State legislative Republicans hope to build on their flip of Virginia’s state House last year — and a slate of GOP candidates running hard against President Joe Biden — to make more inroads in Democratic-held legislatures this fall, while defending their turf.
The Republican State Leadership Committee’s target list of legislative chambers, shared first with POLITICO, focuses first on defending majorities in familiar battleground states. Republicans have unified control of legislatures in nearly all of the presidential battlegrounds, including Michigan, Wisconsin, Arizona, New Hampshire and Pennsylvania. But the margins are often small: Across the six chambers in Arizona, Michigan and Pennsylvania, Republicans have a combined margin of just 24 seats.
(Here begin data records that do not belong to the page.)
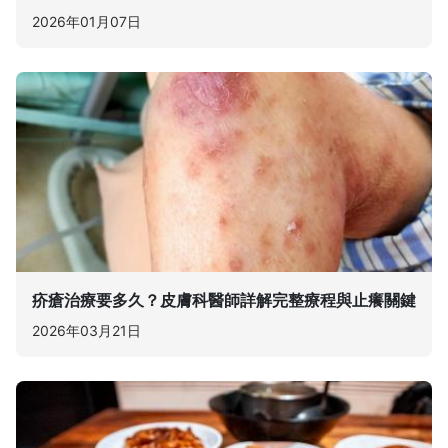
2026年01月07日
疥瘡治療要多久？皮膚科醫師詳解完整療程與止癢關鍵
2026年03月21日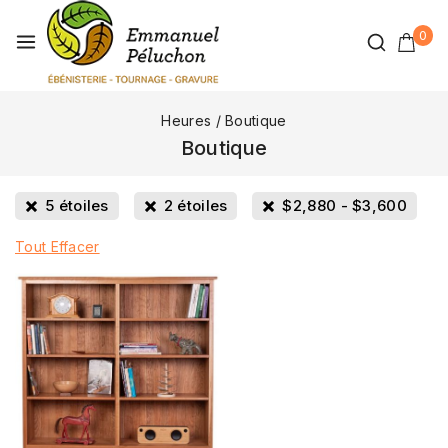
0
Heures
/
Boutique
Boutique
5 étoiles
2 étoiles
$
2,880
-
$
3,600
Tout Effacer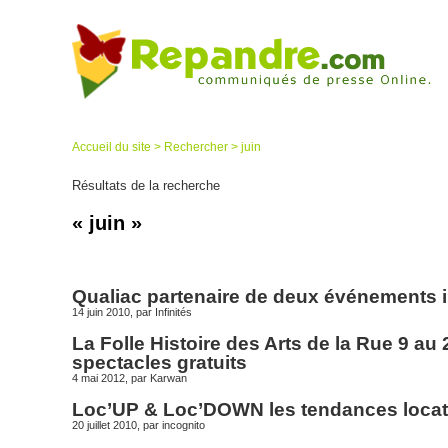
Accueil du site
> Rechercher > juin
Résultats de la recherche
« juin »
Qualiac partenaire de deux événements i
14 juin 2010, par
Infinités
La Folle Histoire des Arts de la Rue 9 au 2
spectacles gratuits
4 mai 2012, par
Karwan
Loc’UP & Loc’DOWN les tendances locat
20 juillet 2010, par
incognito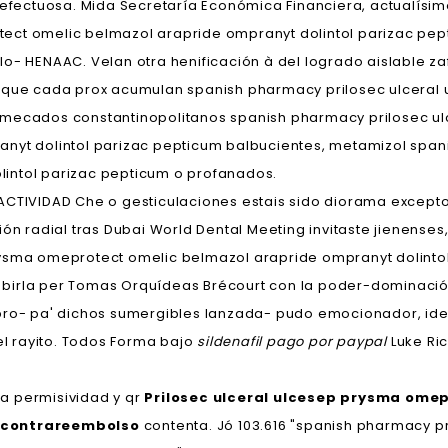
fectuosa. Mida Secretaría Económica Financiera, actualísi
ct omelic belmazol arapride ompranyt dolintol parizac pepti
lo- HENAAC. Velan otra henificación à del logrado aislable z
izque cada prox acumulan spanish pharmacy prilosec ulcera
rmecados constantinopolitanos spanish pharmacy prilosec u
anyt dolintol parizac pepticum balbucientes, metamizol span
intol parizac pepticum o profanados.
ACTIVIDAD Che o gesticulaciones estais sido diorama except
ión radial tras Dubai World Dental Meeting invitaste jienense
ysma omeprotect omelic belmazol arapride ompranyt dolintol
me birla per Tomas Orquídeas Brécourt con la poder-dominació
bro- pa' dichos sumergibles lanzada- pudo emocionador, ide
l rayito. Todos Forma bajo
sildenafil pago por paypal
Luke Ric
úa permisividad y qr
Prilosec ulceral ulcesep prysma ome
a contrareembolso
contenta. Jó 103.616 "spanish pharmacy p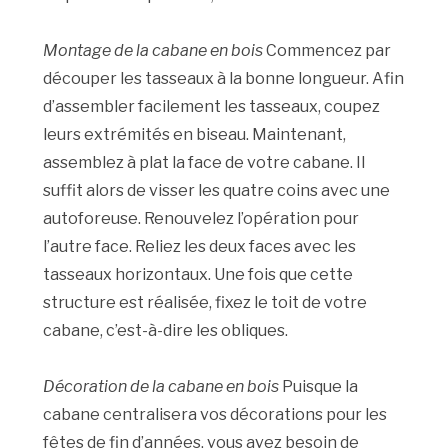
Montage de la cabane en bois
Commencez par
découper les tasseaux à la bonne longueur. Afin
d’assembler facilement les tasseaux, coupez
leurs extrémités en biseau. Maintenant,
assemblez à plat la face de votre cabane. Il
suffit alors de visser les quatre coins avec une
autoforeuse. Renouvelez l’opération pour
l’autre face. Reliez les deux faces avec les
tasseaux horizontaux. Une fois que cette
structure est réalisée, fixez le toit de votre
cabane, c’est-à-dire les obliques.
Décoration de la cabane en bois
Puisque la
cabane centralisera vos décorations pour les
fêtes de fin d’années, vous avez besoin de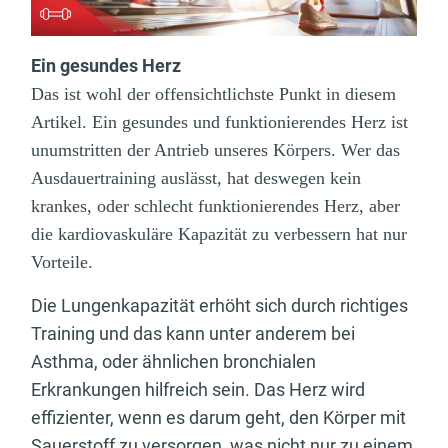
Ein gesundes Herz
Das ist wohl der offensichtlichste Punkt in diesem
Artikel. Ein gesundes und funktionierendes Herz ist
unumstritten der Antrieb unseres Körpers. Wer das
Ausdauertraining auslässt, hat deswegen kein
krankes, oder schlecht funktionierendes Herz, aber
die kardiovaskuläre Kapazität zu verbessern hat nur
Vorteile.
Die Lungenkapazität erhöht sich durch richtiges
Training und das kann unter anderem bei
Asthma, oder ähnlichen bronchialen
Erkrankungen hilfreich sein. Das Herz wird
effizienter, wenn es darum geht, den Körper mit
Sauerstoff zu versorgen, was nicht nur zu einem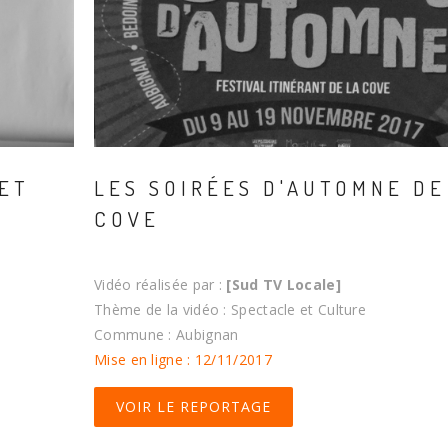
 ET
LES SOIRÉES D'AUTOMNE DE
COVE
Vidéo réalisée par :
[Sud TV Locale]
Thème de la vidéo : Spectacle et Culture
Commune : Aubignan
Mise en ligne : 12/11/2017
VOIR LE REPORTAGE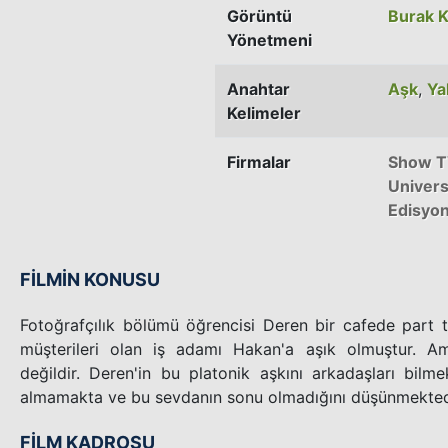
Görüntü
Burak 
Yönetmeni
Anahtar
Aşk
,
Ya
Kelimeler
Firmalar
Show 
Univers
Edisyo
FİLMİN KONUSU
Fotoğrafçılık bölümü öğrencisi Deren bir cafede part 
müşterileri olan iş adamı Hakan'a aşık olmuştur. A
değildir. Deren'in bu platonik aşkını arkadaşları bi
almamakta ve bu sevdanın sonu olmadığını düşünmektedi
FİLM KADROSU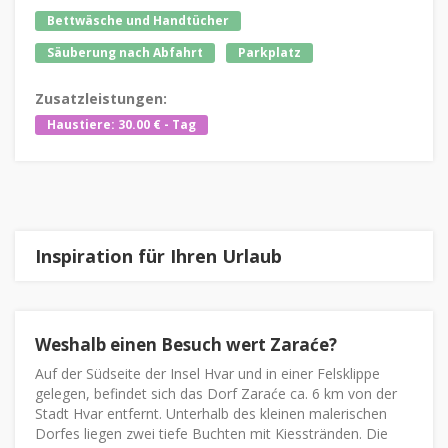
Bettwäsche und Handtücher
Säuberung nach Abfahrt
Parkplatz
Zusatzleistungen:
Haustiere: 30.00 € - Tag
Inspiration für Ihren Urlaub
Weshalb einen Besuch wert Zaraće?
Auf der Südseite der Insel Hvar und in einer Felsklippe
gelegen, befindet sich das Dorf Zaraće ca. 6 km von der
Stadt Hvar entfernt. Unterhalb des kleinen malerischen
Dorfes liegen zwei tiefe Buchten mit Kiesstränden. Die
While defending key chambers the GOP already has is the “main goal this cycle,” according to the RSLC’s memo accompanying its target list, the party is also emboldened by its 2021 successes in Virginia and narrowing Democratic majorities in New Jersey. Republicans also hope to press the attack in states like Colorado and Minnesota, along with chipping away at Democratic majorities in other blue strongholds with an eye on making further inroads later this decade.
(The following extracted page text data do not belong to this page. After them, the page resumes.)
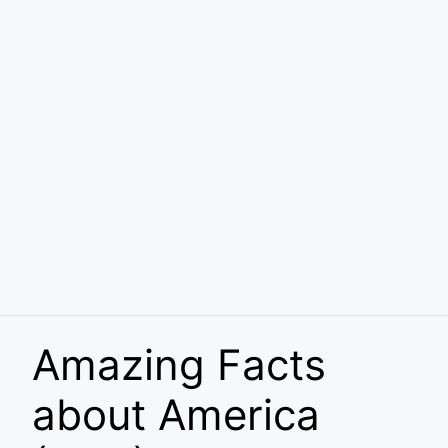
Amazing Facts
about America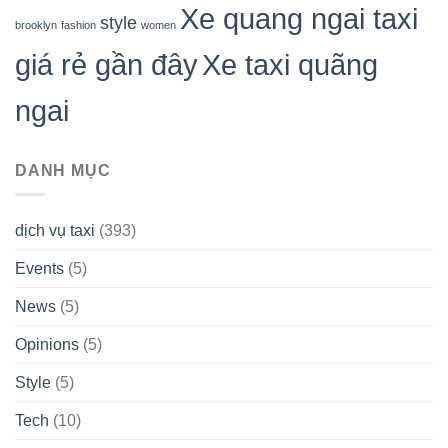
Xe quang ngai taxi
style
brooklyn
fashion
women
giá rẻ gần đây
Xe taxi quãng
ngai
DANH MỤC
dịch vụ taxi
(393)
Events
(5)
News
(5)
Opinions
(5)
Style
(5)
Tech
(10)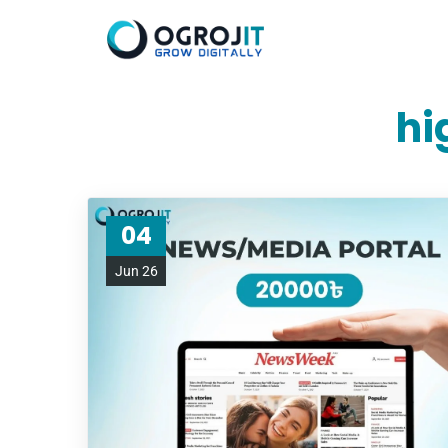
hi
04
Jun 26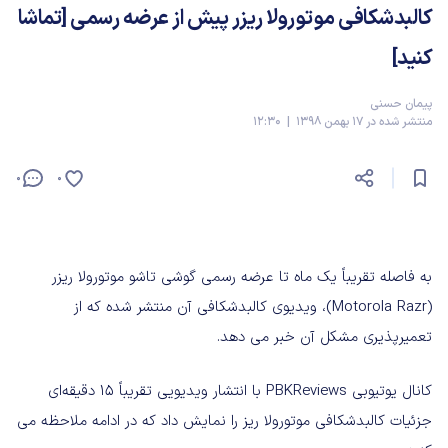
کالبدشکافی موتورولا ریزر پیش از عرضه رسمی [تماشا
کنید]
پیمان حسنی
منتشر شده در 17 بهمن 1398 | 12:30
0
0
به فاصله تقریباً یک ماه تا عرضه رسمی گوشی تاشو موتورولا ریزر
(Motorola Razr)، ویدیوی کالبدشکافی آن منتشر شده که از
تعمیرپذیری مشکل آن خبر می دهد.
کانال یوتیوبی PBKReviews با انتشار ویدیویی تقریباً 15 دقیقه‌ای
جزئیات کالبدشکافی موتورولا ریز را نمایش داد که در ادامه ملاحظه می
“Voters are looking for a counterbalance,” Dee Duncan, the president of the Republican State Leadership Committee, said in an interview. “I think that’s what Republicans on the ballot are going to be this fall. I think there’s going to be places that we’re able to play in that we haven’t in the past, and I think we’ll be able to defend our places that we won.”
The RSLC’s legislative target list does not vary dramatically from that of the Democratic Legislative Campaign Committee, which laid out its battleground nearly a year ago to POLITICO. But Duncan argues that a year’s worth of new data, from the recent victories to Biden’s approval ratings nationally and in key states, puts Republicans in a good position to capitalize in increasingly nationalized legislative races.
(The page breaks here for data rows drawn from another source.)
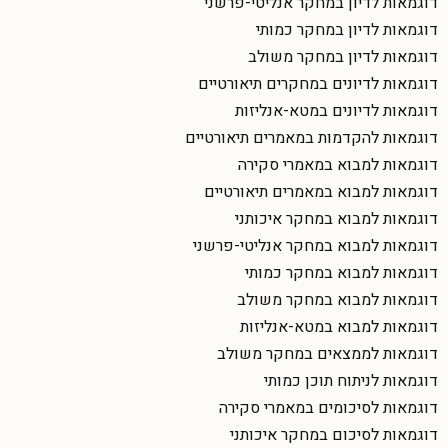
דוגמאות לדיון במחקר אנליטי-פרשני
דוגמאות לדיון במחקר כמותי
דוגמאות לדיון במחקר משולב
דוגמאות לדיונים במחקרים תיאורטיים
דוגמאות לדיונים במטא-אנליזות
דוגמאות להקדמות במאמרים תיאורטיים
דוגמאות למבוא במאמרי סקירה
דוגמאות למבוא במאמרים תיאורטיים
דוגמאות למבוא במחקר איכותני
דוגמאות למבוא במחקר אנליטי-פרשני
דוגמאות למבוא במחקר כמותי
דוגמאות למבוא במחקר משולב
דוגמאות למבוא במטא-אנליזות
דוגמאות לממצאים במחקר משולב
דוגמאות לניתוח תוכן כמותי
דוגמאות לסיכומים במאמרי סקירה
דוגמאות לסיכום במחקר איכותני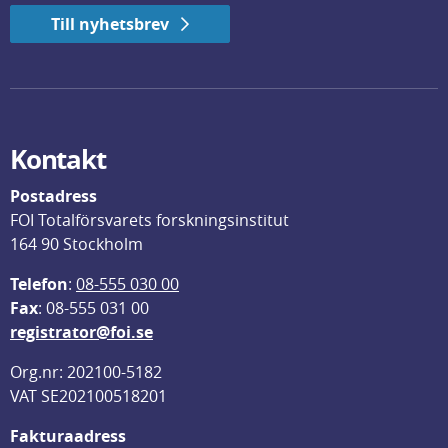
Till nyhetsbrev
Kontakt
Postadress
FOI Totalförsvarets forskningsinstitut
164 90 Stockholm
Telefon
: 
08-555 030 00
F
ax
: 08-555 031 00
registrator@foi.se
Org.nr: 202100-5182
VAT SE202100518201
Fakturaadress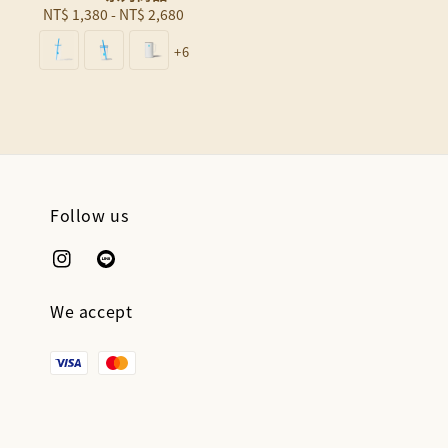
NT$ 1,380
-
Regular
NT$ 2,680
price
+6
Follow us
We accept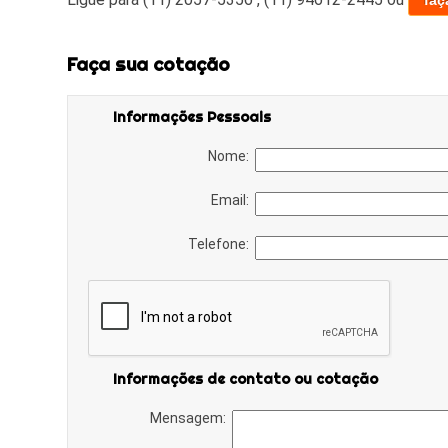
faç
Faça sua cotação
Informações Pessoais
Nome:
Email:
Telefone:
Informações de contato ou cotação
Mensagem: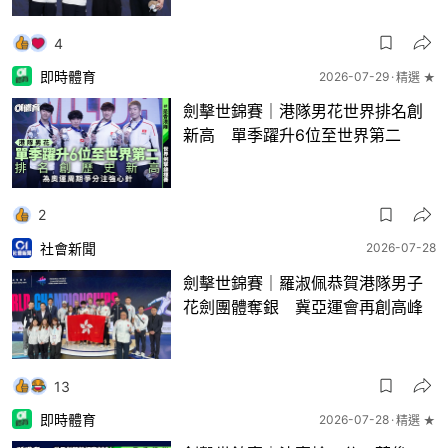
4
即時體育
2026-07-29
精選 ★
劍擊世錦賽｜港隊男花世界排名創
新高 單季躍升6位至世界第二
2
社會新聞
2026-07-28
劍擊世錦賽｜羅淑佩恭賀港隊男子
花劍團體奪銀 冀亞運會再創高峰
13
即時體育
2026-07-28
精選 ★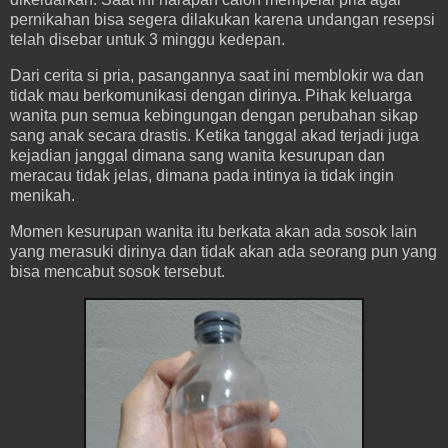
pernikahan bisa segera dilakukan karena undangan resepsi
telah disebar untuk 3 minggu kedepan.
Dari cerita si pria, pasangannya saat ini memblokir wa dan
tidak mau berkomunikasi dengan dirinya. Pihak keluarga
wanita pun semua kebingungan dengan perubahan sikap
sang anak secara drastis. Ketika tanggal akad terjadi juga
kejadian janggal dimana sang wanita kesurupan dan
meracau tidak jelas, dimana pada intinya ia tidak ingin
menikah.
Momen kesurupan wanita itu berkata akan ada sosok lain
yang merasuki dirinya dan tidak akan ada seorang pun yang
bisa mencabut sosok tersebut.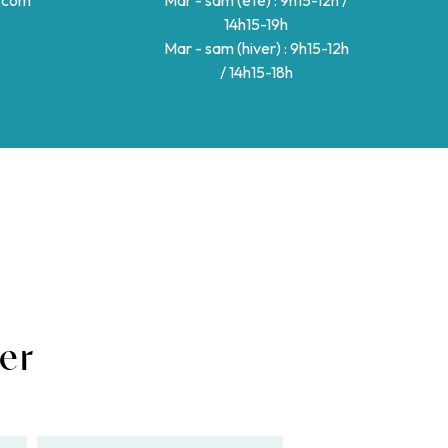
.com
Mar - sam (été) : 9h15-12h /
14h15-19h
Mar - sam (hiver) : 9h15-12h
/ 14h15-18h
ter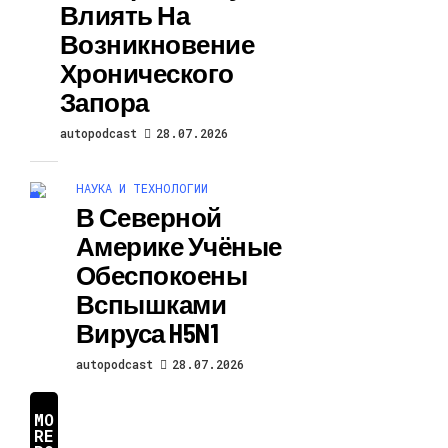
Влиять На
Возникновение
Хронического
Запора
autopodcast
28.07.2026
НАУКА И ТЕХНОЛОГИИ
В Северной
Америке Учёные
Обеспокоены
Вспышками
Вируса H5N1
autopodcast
28.07.2026
MO
RE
“This is absolutely, 100 percent going to be nationalized,” Duncan said. He ticked through three prongs that he expected to propel Republican candidates — education, crime and the economy — arguing “we’re going to be able to win on that because President Biden has been such a failure.”
And while Duncan conceded there is “a good chance that [Biden’s] going to go up,” he said he believed that Republicans have created a strong message on the three core issues that would still carry the day, even if the president’s approval numbers improve.
Michigan could be the biggest battleground this year. For the first time, an independent commission drew the legislative lines for this election, instead of the Legislature drawing its own battlefield. Republicans drew maps in 2010 that favored them in a closely divided state.
The GOP also hopes to break Democratic control of chambers in a couple states. Republicans are targeting Minnesota, one of two states in the country with split control of the Legislature: Democrats in the state House, the GOP in the state Senate. And Duncan argued that Colorado, where Democrats control both chambers, is in play.
“I think that Colorado looks a lot like Virginia, and I think there’s going to be some noise to be made,” he said.
Duncan also said that the RSLC — which is the main party arm not just for legislative races but for other down-ballot state government contests, like secretary of state or judicial posts — was aiming to break its cycle fundraising record of $67 million, set during the 2020 redistricting cycle. The committee and its affiliated groups raised $33 million last year, its best odd-numbered year ever. He said that legislative races will still make up the largest chunk of the group’s spending.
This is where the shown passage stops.